Júlio Marcelo foi rebaixado a pedido do PT, por não ser isento, já que apoiara pelas redes sociais uma manifestação pró-impeachment. Mas foram despidas de paixão suas respostas sobre as pedaladas fiscais de Dilma, as mentiras na campanha de reeleição e o papel concreto da presidente no (des)comando das estatais e da economia. Uma aula para quem deseja realmente entender por que, hoje, o brasileiro é obrigado a cortar plano de saúde e escola particular, por que já faltam alimentos e remédios na praça, por que as pequenas empresas estão endividadas ou fechando e por que os mais pobres sofrem uma taxa de desemprego de 20,6%.
Dilma foi um terremoto.

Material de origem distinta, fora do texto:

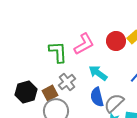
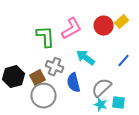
gray cross: (67, 82) -> (55, 67), turned -30
blue semicircle: (97, 97) -> (74, 83), moved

Era para ser um poste passageiro instalado por Lula, à revelia do próprio PT, era para ser uma transição num país com as contas em dia. Era para Dilma ser mãe do PAC, Programa de Aceleração do Crescimento, mas virou mãe do PAQ, Programa de Aceleração da Queda, como escrevi aqui há três anos. Foi quando começou a cair a máscara do assistencialismo sem futuro. O país foi às ruas contra os políticos que arrombavam cofres, depredavam nossa autoestima e vandalizavam nossa economia. A presidente eleita, hoje ré, pede que tenham pena dela e se compara a Getúlio Vargas.
É válido o argumento de que o então vice-presidente Michel Temer não poderia se eximir de culpa. Nem ele nem muito menos o PMDB, o maior aliado dos governos petistas. Mas alegar inocência de Dilma é coisa de militante cego. Achar que Dilma não sabia nada do aparelhamento nas estatais, da promiscuidade com empreiteiras, dos superfaturamentos milionários, das escaramuças no Orçamento com fins eleitorais é uma ofensa até a ela, que sempre fez questão de centralizar todas as decisões.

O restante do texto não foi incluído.